• Input
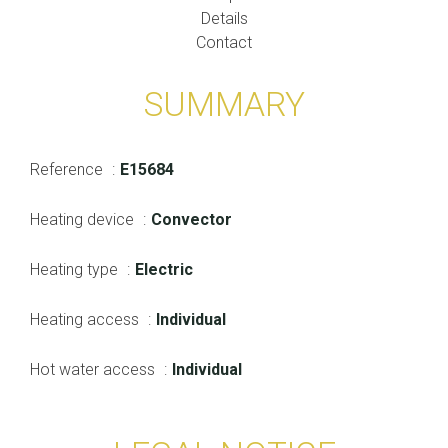
Details
Contact
SUMMARY
Reference
E15684
Heating device
Convector
Heating type
Electric
Heating access
Individual
Hot water access
Individual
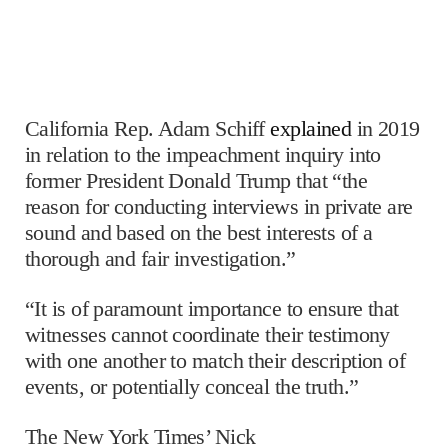
California Rep. Adam Schiff
explained
in 2019
in relation to the impeachment inquiry into
former President Donald Trump that “the
reason for conducting interviews in private are
sound and based on the best interests of a
thorough and fair investigation.”
“It is of paramount importance to ensure that
witnesses cannot coordinate their testimony
with one another to match their description of
events, or potentially conceal the truth.”
The New York Times’ Nick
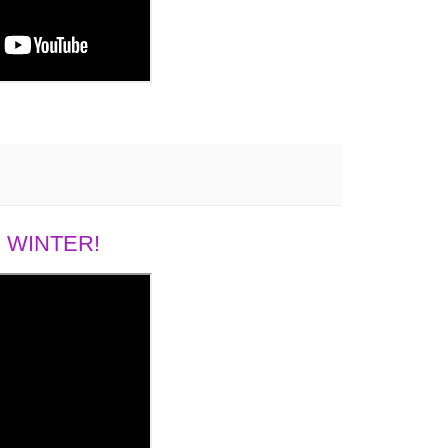
 WINTER!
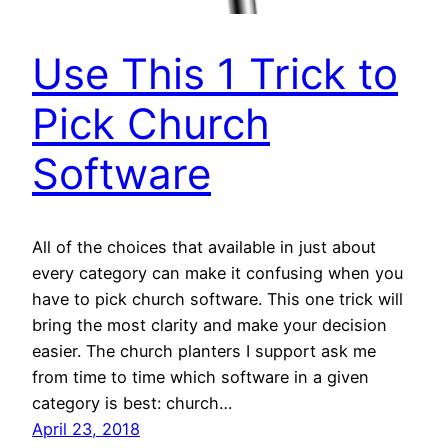
Use This 1 Trick to
Pick Church
Software
All of the choices that available in just about
every category can make it confusing when you
have to pick church software. This one trick will
bring the most clarity and make your decision
easier. The church planters I support ask me
from time to time which software in a given
category is best: church…
April 23, 2018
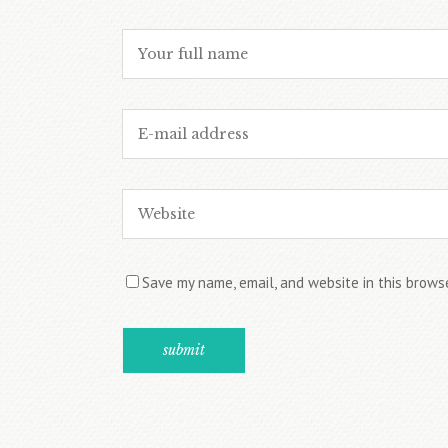
Save my name, email, and website in this brows
Alternative:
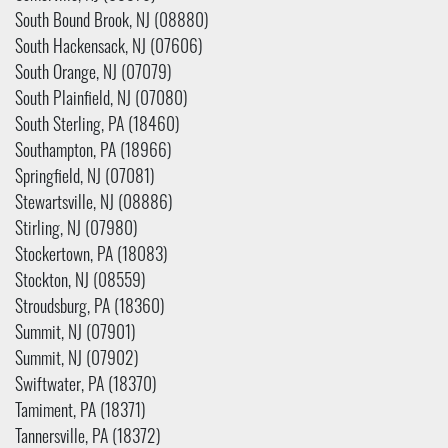
South Bound Brook, NJ (08880)
South Hackensack, NJ (07606)
South Orange, NJ (07079)
South Plainfield, NJ (07080)
South Sterling, PA (18460)
Southampton, PA (18966)
Springfield, NJ (07081)
Stewartsville, NJ (08886)
Stirling, NJ (07980)
Stockertown, PA (18083)
Stockton, NJ (08559)
Stroudsburg, PA (18360)
Summit, NJ (07901)
Summit, NJ (07902)
Swiftwater, PA (18370)
Tamiment, PA (18371)
Tannersville, PA (18372)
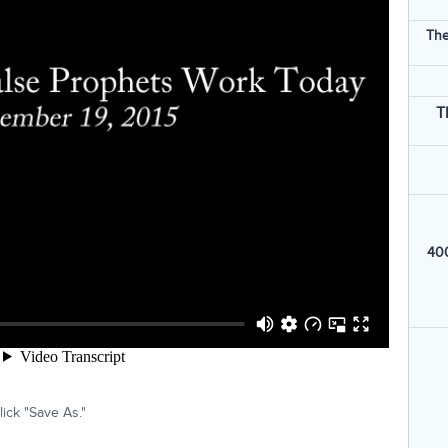
The
T
400
ick "Save As."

• What the exercise asks
Give again, word for word, the lines from the one containing "Stewartsville, NJ (08886)" through the last line of the entries, with pictures omitted and nothing added.

• Output
Stewartsville, NJ (08886)
Stirling, NJ (07980)
Stockertown, PA (18083)
Stockton, NJ (08559)
Stroudsburg, PA (18360)
Summit, NJ (07901)
Summit, NJ (07902)
Swiftwater, PA (18370)
Tamiment, PA (18371)
Tannersville, PA (18372)
The
T
400
ick "Save As."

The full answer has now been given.